その姿は、まるで僕の専属スタイリストのようで、なんだか気恥ずかしい。
「……これ、ちょっと着てみて」
優愛が持ってきたのは、僕一人では絶対に選ばないような、少し大人びたデザインのネイビーのニットだった。
「え、これ、俺に似合うか?」
「いいから、早く!」
半信半疑で試着室に入り、ニットに袖を通す。
鏡に映った自分は、なんだかいつもより、少しだけ大人に見えた。
「……どうだ?」
僕がカーテンを開けると、待っていた優愛が、一瞬、息を呑んだように目を見開いた。
そして、次の瞬間、みるみるうちに頬を赤く染めて、小さな声で、こう言った。
「……すごく、いい。かっこいい……」
その、あまりにも素直な反応に、今度は僕の顔が熱くなる。
「そ、そうか? じゃあ、まあ……買うか」
「うん。絶対に、買った方がいい」
結局、僕はその日、優愛に選んでもらった服を、そのまま着て帰ることになった。
店を出て、鏡張りの柱に映った僕らの姿を見る。
いつもより、ほんの少しだけ、お似合いの二人になれているような気がして、胸の奥がくすぐったかった。

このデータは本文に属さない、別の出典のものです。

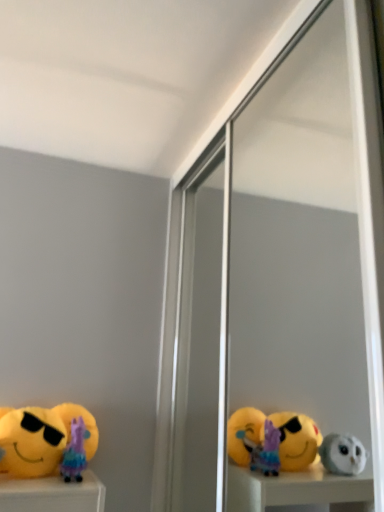 Question: In terms of height, does yellow plush toy at lower left, which ranks as the 1th toy in left-to-right order, look taller or shorter compared to transparent glass screen door at center?

Choices:
 (A) tall
 (B) short

Answer: (B)

Question: In terms of size, does yellow plush toy at lower left, acting as the second toy starting from the right, appear bigger or smaller than transparent glass screen door at center?

Choices:
 (A) big
 (B) small

Answer: (B)

Question: Which of these objects is positioned closest to the transparent glass screen door at center?

Choices:
 (A) purple fabric doll at lower left, which is counted as the 1th toy, starting from the right
 (B) yellow plush toy at lower left, acting as the second toy starting from the right

Answer: (B)

Question: Considering the real-world distances, which object is farthest from the yellow plush toy at lower left, acting as the second toy starting from the right?

Choices:
 (A) purple fabric doll at lower left, positioned as the second toy in left-to-right order
 (B) transparent glass screen door at center

Answer: (B) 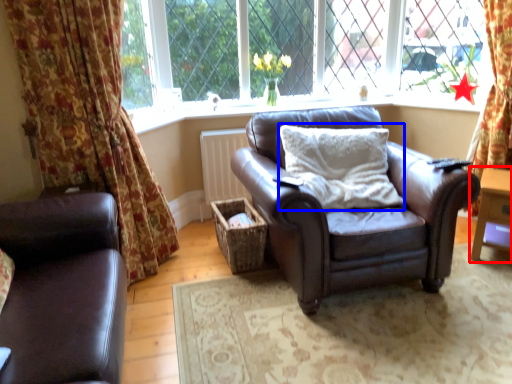 Question: Which point is closer to the camera, table (highlighted by a red box) or pillow (highlighted by a blue box)?

Choices:
 (A) table
 (B) pillow

Answer: (B) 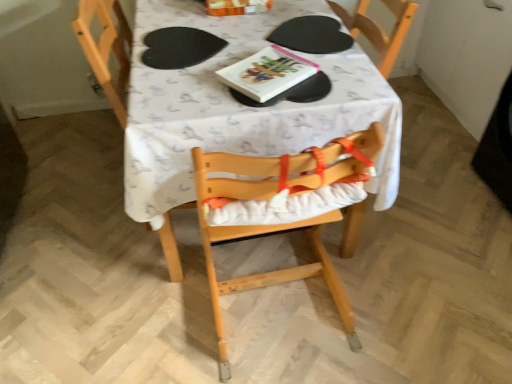 I want to click on vacant space that is to the left of hardcover book at center, so click(197, 86). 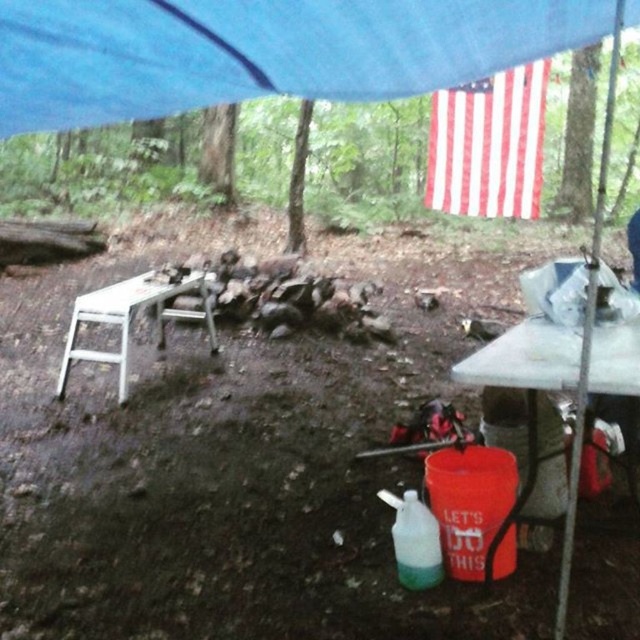 Between red and white striped fabric at upper right and orange plastic bucket at lower right, which one has less height?

Standing shorter between the two is orange plastic bucket at lower right.

From the picture: Who is more forward, (515, 93) or (570, 355)?

Point (570, 355) is in front.

Identify the location of red and white striped fabric at upper right. (488, 145).

Based on the photo, who is positioned more to the left, red and white striped fabric at upper right or white metallic table at left?

white metallic table at left

Does red and white striped fabric at upper right appear over white metallic table at left?

Indeed, red and white striped fabric at upper right is positioned over white metallic table at left.

Is point (536, 177) in front of point (163, 323)?

No, (536, 177) is further to viewer.

You are a GUI agent. You are given a task and a screenshot of the screen. Output one action in this format:
    pyautogui.click(x=<x>, y=<y>)
    Task: Click on the red and white striped fabric at upper right
    
    Given the screenshot: What is the action you would take?
    pyautogui.click(x=488, y=145)

Locate an element on the screen. orange plastic bucket at lower right is located at coordinates (560, 388).

Does orange plastic bucket at lower right have a greater width compared to white metallic table at left?

No, orange plastic bucket at lower right is not wider than white metallic table at left.

Does point (621, 365) lie behind point (92, 358)?

No, (621, 365) is in front of (92, 358).

This screenshot has width=640, height=640. Find the location of `orange plastic bucket at lower right`. orange plastic bucket at lower right is located at coordinates (560, 388).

昼食は、プラン通り、ハンバーガーの美味しいと評判のカフェへ。
大きなハンバーガーに、二人でかぶりつく。
「美味しいね!」
「ああ、うまいな」
他愛ない会話が、今は何よりも楽しい。
そして、午後は、プラネタリウムへ。
ドーム型の天井に、満点の星空が映し出された瞬間、僕も優愛も、思わず「わぁ……」と感嘆の声を漏らした。

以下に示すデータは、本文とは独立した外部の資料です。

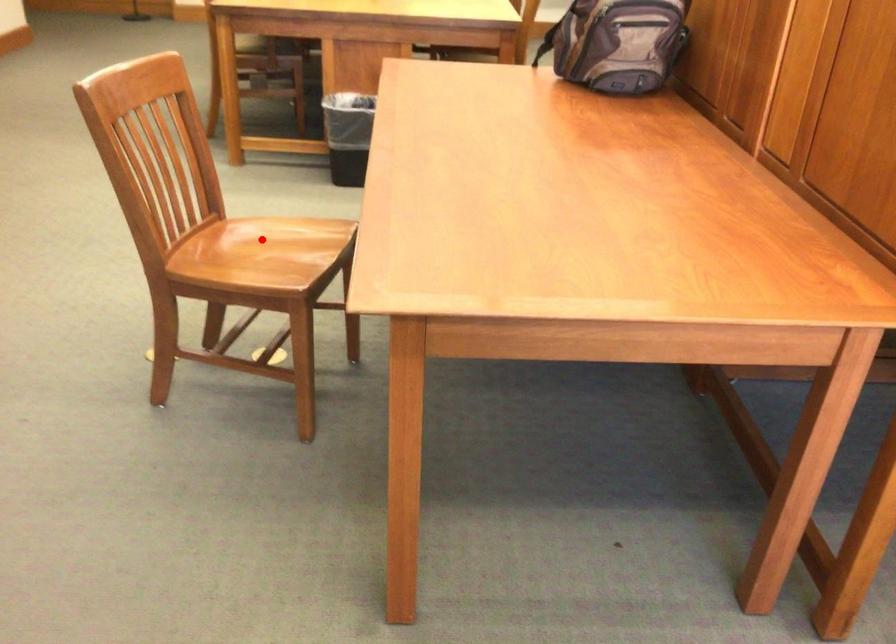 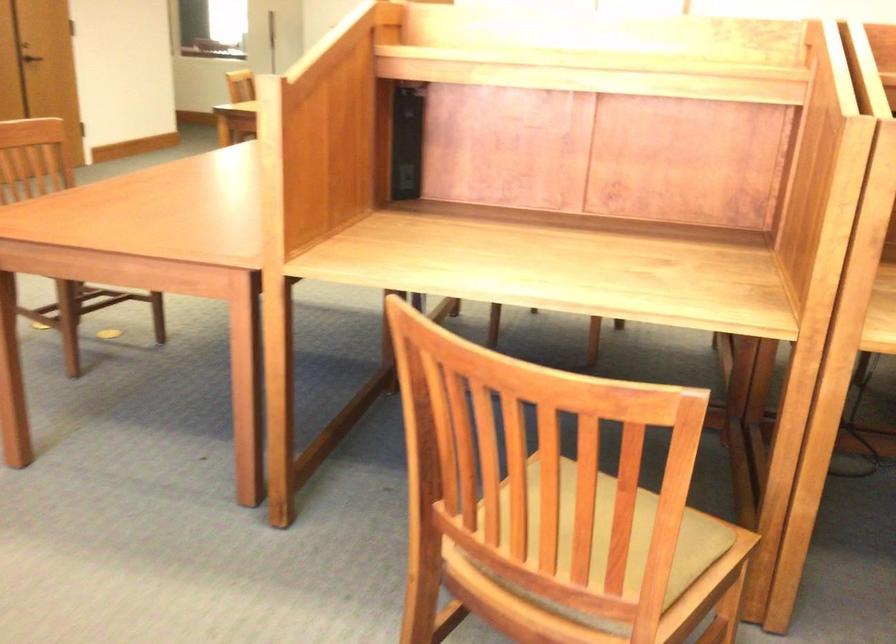 Question: I am providing you with two images of the same scene from different viewpoints. A red point is marked on the first image. Is the red point's position out of view in image 2?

穏やかなナレーションを聞きながら、僕らは静かに、星の海を眺めていた。
隣に座る優愛の、規則正しい寝息が聞こえてきたのは、それから間もなくのことだった。
(……おいおい、エスコートする側が、寝るなよ)
心の中でツッコミを入れつつも、その無防備な寝顔が、たまらなく愛おしい。
きっと、僕のためにプランを考えるのに、夜更かしでもしたんだろう。
僕は、そっと、自分の右肩を、彼女の頭がもたれやすいように、少しだけ傾けた。
こてん、と、小さな重みが、僕の肩にかかる。
甘いシャンプーの香りと、穏やかな寝息。
「……暗いところで、二人きりになれるし」
昨日の、彼女の言葉が蘇る。
(……本当に、寝てるのか?)
いたずら心が湧いてきて、僕は、彼女にしか聞こえないような、本当に小さな声で、囁いた。
「……好きだよ、優愛」
その瞬間。
僕の肩に預けられていた彼女の頭が、ほんの少しだけ、ぴくり、と動いたような気がした。
気のせいか、それとも――。
答えは、星空の向こう側。
僕と優愛の、最高に甘い一日は、まだ、終わりそうになかった。